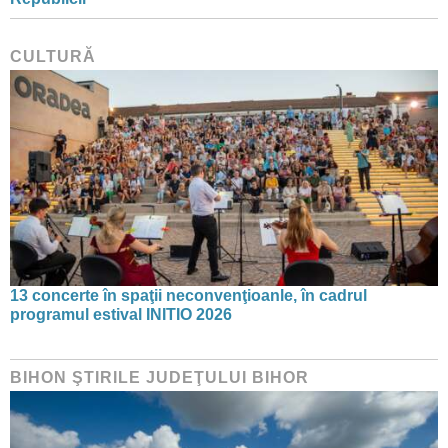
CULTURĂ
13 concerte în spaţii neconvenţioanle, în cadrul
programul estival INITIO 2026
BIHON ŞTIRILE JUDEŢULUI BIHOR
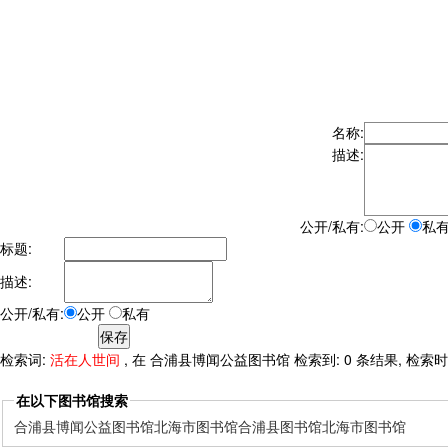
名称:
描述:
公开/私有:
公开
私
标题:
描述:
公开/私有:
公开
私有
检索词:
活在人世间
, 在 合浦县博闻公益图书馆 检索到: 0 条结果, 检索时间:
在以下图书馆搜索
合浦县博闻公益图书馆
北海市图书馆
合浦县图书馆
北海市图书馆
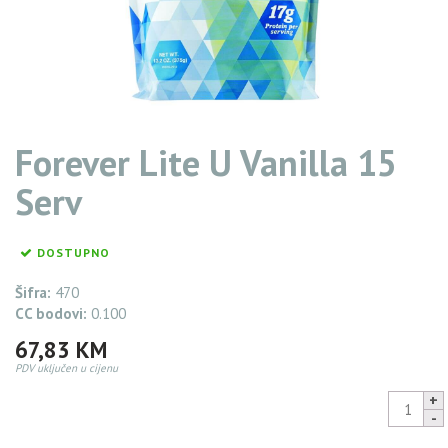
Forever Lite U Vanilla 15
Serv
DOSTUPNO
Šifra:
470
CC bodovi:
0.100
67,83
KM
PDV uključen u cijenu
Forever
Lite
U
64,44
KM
...
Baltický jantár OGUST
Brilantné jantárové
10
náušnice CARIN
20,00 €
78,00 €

*The problem:*
What lines of the preceding data include the string "合浦县博闻公益图书馆"? Pull them out.

*Exercise response:*
, 在 合浦县博闻公益图书馆 检索到: 0 条结果, 检索时间:
合浦县博闻公益图书馆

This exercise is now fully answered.